Terrence McNally's drama Mothers and Sons is about two forces that both shape our character, yet remain out of our control: the passage of time and our families. Set against an unexpected Christmas reunion between Cal (Harry Bouvy) and Katharine (Darrie Lawrence), the mother of his long-deceased lover, Mothers and Son touches on grief and regret, the slow advance of LGBT rights, the long shadow of the AIDS crisis and the complex nature of parental love. Surprisingly, McNally deals with all of these things in a little more than 90 minutes. Even more surprisingly, nothing feels rushed. Director Michael Evan Haney's staging of the show (now at the Repertory Theatre of St. Louis) is a richly layered feast for theater buffs. The story is compellingly told and the actors make it sing.
Cal and Katharine last saw each other twenty years ago at the memorial service for Andre, who was Katharine's estranged son and Cal's lover. Andre died of AIDS back when no one really knew what was killing all the gay men in New York, and the spot where they held his memorial is visible from the Central Park West apartment that Cal now shares with his husband Will (Michael Keyloun). On a playground in that same park, Cal and Will's son Bud (Simon Desilets) is currently playing on a swing set. All of this is conveyed through Cal and Katharine's stilted conversation. He's working hard to set his surprise guest at ease, but Katharine, still swaddled in a fur coat that is shorthand for "wealthy dowager," is exceptionally reluctant to comfort of any kind.
Their conversation is made more difficult because neither will say what they're thinking. As Will later points out, Cal is too nice to send Katharine away or ask her point-blank what she wants from him. Katharine doesn't have Cal's niceness problem, but she, too, refuses to ask what she needs to ask. So instead they reminisce about Andre in between awkward silences, most of which are brought on by Katharine saying something offensive.
Every line Lawrence delivers is freighted with barely restrained hostility. "How easily you use that word — 'husband,'" she chides Cal at one point, neatly disapproving of his happy marriage and his lifestyle with an economy of words. At other times she's blunter. "Andre wasn't gay when he came to New York," she assures Cal, who can only respond with an eyes-wide, "OK." But the more she talks, the less restraint she has.

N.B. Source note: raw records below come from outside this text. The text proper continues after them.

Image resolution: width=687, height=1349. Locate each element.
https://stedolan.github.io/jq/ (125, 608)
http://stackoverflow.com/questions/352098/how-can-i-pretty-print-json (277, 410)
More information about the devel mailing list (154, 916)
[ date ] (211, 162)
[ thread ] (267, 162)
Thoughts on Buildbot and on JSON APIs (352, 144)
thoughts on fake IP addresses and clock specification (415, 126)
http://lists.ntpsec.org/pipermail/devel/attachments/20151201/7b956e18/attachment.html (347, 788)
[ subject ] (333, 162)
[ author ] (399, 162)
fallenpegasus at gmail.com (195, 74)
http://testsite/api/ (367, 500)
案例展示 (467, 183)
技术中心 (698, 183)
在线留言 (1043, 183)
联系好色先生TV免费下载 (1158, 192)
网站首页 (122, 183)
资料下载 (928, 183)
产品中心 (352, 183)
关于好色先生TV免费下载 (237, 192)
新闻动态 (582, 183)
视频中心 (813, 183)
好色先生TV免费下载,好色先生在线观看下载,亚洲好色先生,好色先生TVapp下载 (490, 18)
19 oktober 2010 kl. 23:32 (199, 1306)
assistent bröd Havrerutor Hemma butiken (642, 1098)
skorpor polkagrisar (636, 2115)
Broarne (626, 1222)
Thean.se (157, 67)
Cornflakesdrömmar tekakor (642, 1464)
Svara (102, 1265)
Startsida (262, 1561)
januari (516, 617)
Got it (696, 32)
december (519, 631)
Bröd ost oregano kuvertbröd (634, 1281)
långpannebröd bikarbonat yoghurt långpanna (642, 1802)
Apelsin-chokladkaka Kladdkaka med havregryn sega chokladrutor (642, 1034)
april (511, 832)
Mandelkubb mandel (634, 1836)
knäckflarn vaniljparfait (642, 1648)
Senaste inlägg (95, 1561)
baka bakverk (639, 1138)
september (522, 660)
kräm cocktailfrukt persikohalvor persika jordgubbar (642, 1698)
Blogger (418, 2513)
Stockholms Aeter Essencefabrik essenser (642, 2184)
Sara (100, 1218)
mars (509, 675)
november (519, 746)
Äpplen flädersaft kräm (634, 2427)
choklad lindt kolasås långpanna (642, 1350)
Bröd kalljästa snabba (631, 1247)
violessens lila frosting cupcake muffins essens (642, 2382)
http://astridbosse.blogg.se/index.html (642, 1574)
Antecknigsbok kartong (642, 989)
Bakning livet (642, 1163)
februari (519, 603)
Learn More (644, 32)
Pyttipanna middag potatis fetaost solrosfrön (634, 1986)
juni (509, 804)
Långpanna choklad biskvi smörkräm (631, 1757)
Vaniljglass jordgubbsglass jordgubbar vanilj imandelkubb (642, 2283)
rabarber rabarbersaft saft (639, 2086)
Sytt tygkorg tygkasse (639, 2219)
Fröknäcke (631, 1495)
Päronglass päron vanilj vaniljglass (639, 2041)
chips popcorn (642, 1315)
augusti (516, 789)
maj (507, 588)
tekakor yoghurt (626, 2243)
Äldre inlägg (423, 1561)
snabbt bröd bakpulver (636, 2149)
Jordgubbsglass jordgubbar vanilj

Bouvy's Cal is a man painfully aware of how much better his life has become since he last saw Katharine. He has a beautiful home (incredibly realized by scenic designer James Wolk) made possible by his lucrative job, a loving husband in Will and a seven-year-old son who is, as the kids say, "woke." The only person who can stun Katharine into blissful silence is Bud, who asks her if her son died of AIDS, and then tells her he learned about the AIDS crisis at home and at school. Bouvy very subtly conveys a sense of survivor's guilt through the forced pleasantries he uses with Katharine and the way he placates his husband, who wants Katharine out of their house. Cal lived through the plague that took almost his entire generation — he doesn't want to see anyone else hurt.
But even he can't be nice forever. When he tells Katharine what it was like to care for Andre in his final days, all of his anger — toward AIDS, toward do-nothing Ronald Reagan, toward America and especially to cold and distant Katharine, who refused to acknowledge her son's illness — comes out in sharply barked sentences. Lawrence stands unmoved by the torrent, still refusing to acknowledge anyone's pain but her own.
Of course, Katharine will have her say, and it's a credit to both McNally's writing and Lawrence's performance that she is sympathetic in the end. The pain Katharine cannot articulate is finally addressed, and it is so horrible and pathetic that she can only be seen as a human being: frail, lonely and broken by the world — much like Cal was twenty years ago. It's the shared pain that binds a family together as much as the love and the communal late-night cookies and milk eaten in comfortable silence.